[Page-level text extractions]

+++++

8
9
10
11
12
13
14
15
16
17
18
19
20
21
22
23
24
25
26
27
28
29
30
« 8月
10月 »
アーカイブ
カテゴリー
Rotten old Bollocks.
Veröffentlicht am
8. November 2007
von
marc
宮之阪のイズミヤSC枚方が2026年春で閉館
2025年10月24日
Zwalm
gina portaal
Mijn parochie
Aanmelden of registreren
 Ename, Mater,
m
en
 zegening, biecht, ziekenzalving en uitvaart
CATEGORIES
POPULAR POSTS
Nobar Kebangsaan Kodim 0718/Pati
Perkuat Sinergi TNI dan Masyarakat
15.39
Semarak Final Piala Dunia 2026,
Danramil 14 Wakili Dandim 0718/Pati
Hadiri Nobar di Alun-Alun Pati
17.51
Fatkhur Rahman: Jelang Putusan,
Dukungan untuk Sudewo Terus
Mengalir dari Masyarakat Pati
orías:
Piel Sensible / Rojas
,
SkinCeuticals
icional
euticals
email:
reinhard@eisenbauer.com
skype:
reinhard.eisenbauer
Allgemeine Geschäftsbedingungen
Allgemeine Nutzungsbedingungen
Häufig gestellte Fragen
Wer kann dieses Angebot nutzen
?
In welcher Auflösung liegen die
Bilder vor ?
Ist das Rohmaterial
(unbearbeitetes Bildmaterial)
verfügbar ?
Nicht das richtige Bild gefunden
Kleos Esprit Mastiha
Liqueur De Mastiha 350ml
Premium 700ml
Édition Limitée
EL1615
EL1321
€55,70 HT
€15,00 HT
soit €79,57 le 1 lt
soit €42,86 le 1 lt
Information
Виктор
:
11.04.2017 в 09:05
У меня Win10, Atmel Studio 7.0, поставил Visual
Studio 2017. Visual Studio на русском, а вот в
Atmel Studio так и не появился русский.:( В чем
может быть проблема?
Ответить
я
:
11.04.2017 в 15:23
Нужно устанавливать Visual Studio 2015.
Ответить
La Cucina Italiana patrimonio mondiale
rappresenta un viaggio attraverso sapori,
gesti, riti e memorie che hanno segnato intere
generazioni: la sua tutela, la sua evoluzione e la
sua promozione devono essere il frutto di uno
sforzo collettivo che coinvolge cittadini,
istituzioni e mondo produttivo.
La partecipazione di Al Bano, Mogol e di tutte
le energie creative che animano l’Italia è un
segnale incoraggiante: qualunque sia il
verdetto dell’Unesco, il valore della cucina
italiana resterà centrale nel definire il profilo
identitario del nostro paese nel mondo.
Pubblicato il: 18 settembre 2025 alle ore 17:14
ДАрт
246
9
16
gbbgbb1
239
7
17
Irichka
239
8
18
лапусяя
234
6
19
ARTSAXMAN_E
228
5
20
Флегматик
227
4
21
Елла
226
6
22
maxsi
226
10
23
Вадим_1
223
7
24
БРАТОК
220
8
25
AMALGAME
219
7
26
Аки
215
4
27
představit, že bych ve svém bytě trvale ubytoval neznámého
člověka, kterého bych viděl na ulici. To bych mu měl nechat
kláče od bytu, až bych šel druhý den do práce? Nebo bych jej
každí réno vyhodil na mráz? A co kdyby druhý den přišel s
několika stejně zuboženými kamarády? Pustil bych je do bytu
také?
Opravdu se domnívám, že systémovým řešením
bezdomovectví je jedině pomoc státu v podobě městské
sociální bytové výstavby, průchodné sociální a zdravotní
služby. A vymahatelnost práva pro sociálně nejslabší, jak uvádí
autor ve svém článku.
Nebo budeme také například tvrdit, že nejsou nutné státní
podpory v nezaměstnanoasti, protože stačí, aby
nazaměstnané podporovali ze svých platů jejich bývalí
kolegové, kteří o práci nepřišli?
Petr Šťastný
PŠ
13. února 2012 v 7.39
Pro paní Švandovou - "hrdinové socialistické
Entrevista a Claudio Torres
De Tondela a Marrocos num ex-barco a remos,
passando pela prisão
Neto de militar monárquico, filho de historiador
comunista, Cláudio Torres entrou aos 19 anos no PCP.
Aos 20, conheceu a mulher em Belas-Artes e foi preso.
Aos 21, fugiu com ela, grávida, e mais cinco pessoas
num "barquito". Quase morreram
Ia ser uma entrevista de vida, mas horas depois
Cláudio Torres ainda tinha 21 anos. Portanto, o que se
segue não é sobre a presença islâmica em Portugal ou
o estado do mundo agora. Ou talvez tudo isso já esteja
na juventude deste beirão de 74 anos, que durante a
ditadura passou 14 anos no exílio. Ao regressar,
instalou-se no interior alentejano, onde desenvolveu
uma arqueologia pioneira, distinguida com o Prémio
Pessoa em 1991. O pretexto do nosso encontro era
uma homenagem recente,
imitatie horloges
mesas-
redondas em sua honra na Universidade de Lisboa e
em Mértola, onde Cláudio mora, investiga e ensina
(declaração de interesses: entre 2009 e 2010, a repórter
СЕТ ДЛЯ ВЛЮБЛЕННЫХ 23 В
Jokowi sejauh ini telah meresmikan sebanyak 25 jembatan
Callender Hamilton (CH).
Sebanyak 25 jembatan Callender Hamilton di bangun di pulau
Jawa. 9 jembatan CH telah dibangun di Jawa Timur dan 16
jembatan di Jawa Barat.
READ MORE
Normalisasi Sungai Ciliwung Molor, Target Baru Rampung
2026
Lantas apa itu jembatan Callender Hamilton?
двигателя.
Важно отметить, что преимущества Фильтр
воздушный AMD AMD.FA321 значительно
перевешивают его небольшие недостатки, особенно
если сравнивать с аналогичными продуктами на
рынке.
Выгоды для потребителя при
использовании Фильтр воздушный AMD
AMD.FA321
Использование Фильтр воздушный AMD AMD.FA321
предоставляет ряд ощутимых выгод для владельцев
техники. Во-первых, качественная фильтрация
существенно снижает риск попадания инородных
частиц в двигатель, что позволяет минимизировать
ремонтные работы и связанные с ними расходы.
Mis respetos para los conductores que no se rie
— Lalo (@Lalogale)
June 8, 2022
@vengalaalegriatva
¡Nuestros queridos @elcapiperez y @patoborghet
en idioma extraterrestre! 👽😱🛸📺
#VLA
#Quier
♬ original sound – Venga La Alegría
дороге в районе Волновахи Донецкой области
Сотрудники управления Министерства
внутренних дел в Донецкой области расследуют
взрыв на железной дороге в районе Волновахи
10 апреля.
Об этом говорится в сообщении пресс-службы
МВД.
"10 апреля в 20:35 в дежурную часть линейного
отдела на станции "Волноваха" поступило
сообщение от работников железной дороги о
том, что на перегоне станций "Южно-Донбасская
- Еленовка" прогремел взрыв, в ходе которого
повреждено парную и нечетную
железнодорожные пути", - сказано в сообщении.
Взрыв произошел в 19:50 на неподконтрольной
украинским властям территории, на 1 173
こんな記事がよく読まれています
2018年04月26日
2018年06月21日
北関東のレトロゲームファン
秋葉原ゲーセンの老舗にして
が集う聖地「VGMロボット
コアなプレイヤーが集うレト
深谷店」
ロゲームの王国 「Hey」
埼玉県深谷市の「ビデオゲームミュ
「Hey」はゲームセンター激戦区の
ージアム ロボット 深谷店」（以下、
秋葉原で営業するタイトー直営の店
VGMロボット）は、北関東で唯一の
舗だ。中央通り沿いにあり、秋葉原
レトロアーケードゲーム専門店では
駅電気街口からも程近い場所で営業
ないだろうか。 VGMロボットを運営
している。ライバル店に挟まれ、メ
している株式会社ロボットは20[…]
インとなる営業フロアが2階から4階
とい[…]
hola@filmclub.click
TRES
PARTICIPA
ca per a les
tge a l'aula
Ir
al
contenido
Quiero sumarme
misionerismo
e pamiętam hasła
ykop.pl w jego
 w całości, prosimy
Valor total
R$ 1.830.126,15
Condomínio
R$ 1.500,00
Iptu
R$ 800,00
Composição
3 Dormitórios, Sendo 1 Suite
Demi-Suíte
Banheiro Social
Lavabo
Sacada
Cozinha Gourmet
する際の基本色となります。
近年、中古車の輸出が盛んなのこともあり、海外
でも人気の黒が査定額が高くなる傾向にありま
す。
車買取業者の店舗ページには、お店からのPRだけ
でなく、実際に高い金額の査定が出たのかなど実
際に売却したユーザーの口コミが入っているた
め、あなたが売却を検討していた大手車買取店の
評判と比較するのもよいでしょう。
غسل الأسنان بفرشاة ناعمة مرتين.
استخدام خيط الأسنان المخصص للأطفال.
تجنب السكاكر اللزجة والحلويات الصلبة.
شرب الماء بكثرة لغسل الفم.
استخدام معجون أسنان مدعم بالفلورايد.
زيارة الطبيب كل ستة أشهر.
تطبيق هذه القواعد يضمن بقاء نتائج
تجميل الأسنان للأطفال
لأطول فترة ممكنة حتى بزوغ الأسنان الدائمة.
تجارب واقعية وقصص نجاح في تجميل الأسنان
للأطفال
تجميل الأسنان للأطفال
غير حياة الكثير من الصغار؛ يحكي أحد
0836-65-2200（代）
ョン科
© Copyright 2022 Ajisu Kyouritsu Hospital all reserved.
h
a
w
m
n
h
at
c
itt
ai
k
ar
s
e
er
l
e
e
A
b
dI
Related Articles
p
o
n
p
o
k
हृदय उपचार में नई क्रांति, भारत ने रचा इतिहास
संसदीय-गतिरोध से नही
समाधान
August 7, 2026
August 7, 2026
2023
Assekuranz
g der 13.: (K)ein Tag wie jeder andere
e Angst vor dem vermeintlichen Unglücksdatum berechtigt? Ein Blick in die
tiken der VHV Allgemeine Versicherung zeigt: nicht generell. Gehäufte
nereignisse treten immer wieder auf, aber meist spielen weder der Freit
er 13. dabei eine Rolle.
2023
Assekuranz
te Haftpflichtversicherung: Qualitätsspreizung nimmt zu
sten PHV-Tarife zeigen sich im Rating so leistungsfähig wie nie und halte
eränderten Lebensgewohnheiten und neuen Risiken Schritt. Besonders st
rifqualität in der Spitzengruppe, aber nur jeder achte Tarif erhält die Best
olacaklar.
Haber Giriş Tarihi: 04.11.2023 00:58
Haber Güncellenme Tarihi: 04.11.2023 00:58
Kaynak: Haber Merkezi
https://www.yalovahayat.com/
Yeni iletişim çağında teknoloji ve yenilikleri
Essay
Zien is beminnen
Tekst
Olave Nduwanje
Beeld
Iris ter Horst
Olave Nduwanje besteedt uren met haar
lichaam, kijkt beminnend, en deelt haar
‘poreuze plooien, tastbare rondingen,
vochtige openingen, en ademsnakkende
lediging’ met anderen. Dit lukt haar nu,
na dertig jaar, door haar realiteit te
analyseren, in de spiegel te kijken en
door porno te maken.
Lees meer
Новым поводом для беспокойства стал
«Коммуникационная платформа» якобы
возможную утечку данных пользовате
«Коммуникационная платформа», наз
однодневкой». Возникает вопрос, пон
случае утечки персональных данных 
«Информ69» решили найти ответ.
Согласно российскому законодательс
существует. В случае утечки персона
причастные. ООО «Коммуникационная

+++++

Reproduce verbatim the lines above, from the line with "том, что на" through the line with "لأطول فترة ممكنة حتى بزوغ الأسنان الدائمة.".

* [Completed exercise]:
том, что на перегоне станций "Южно-Донбасская
- Еленовка" прогремел взрыв, в ходе которого
повреждено парную и нечетную
железнодорожные пути", - сказано в сообщении.
Взрыв произошел в 19:50 на неподконтрольной
украинским властям территории, на 1 173
こんな記事がよく読まれています
2018年04月26日
2018年06月21日
北関東のレトロゲームファン
秋葉原ゲーセンの老舗にして
が集う聖地「VGMロボット
コアなプレイヤーが集うレト
深谷店」
ロゲームの王国 「Hey」
埼玉県深谷市の「ビデオゲームミュ
「Hey」はゲームセンター激戦区の
ージアム ロボット 深谷店」（以下、
秋葉原で営業するタイトー直営の店
VGMロボット）は、北関東で唯一の
舗だ。中央通り沿いにあり、秋葉原
レトロアーケードゲーム専門店では
駅電気街口からも程近い場所で営業
ないだろうか。 VGMロボットを運営
している。ライバル店に挟まれ、メ
している株式会社ロボットは20[…]
インとなる営業フロアが2階から4階
とい[…]
hola@filmclub.click
TRES
PARTICIPA
ca per a les
tge a l'aula
Ir
al
contenido
Quiero sumarme
misionerismo
e pamiętam hasła
ykop.pl w jego
 w całości, prosimy
Valor total
R$ 1.830.126,15
Condomínio
R$ 1.500,00
Iptu
R$ 800,00
Composição
3 Dormitórios, Sendo 1 Suite
Demi-Suíte
Banheiro Social
Lavabo
Sacada
Cozinha Gourmet
する際の基本色となります。
近年、中古車の輸出が盛んなのこともあり、海外
でも人気の黒が査定額が高くなる傾向にありま
す。
車買取業者の店舗ページには、お店からのPRだけ
でなく、実際に高い金額の査定が出たのかなど実
際に売却したユーザーの口コミが入っているた
め、あなたが売却を検討していた大手車買取店の
評判と比較するのもよいでしょう。
غسل الأسنان بفرشاة ناعمة مرتين.
استخدام خيط الأسنان المخصص للأطفال.
تجنب السكاكر اللزجة والحلويات الصلبة.
شرب الماء بكثرة لغسل الفم.
استخدام معجون أسنان مدعم بالفلورايد.
زيارة الطبيب كل ستة أشهر.
تطبيق هذه القواعد يضمن بقاء نتائج
تجميل الأسنان للأطفال
لأطول فترة ممكنة حتى بزوغ الأسنان الدائمة.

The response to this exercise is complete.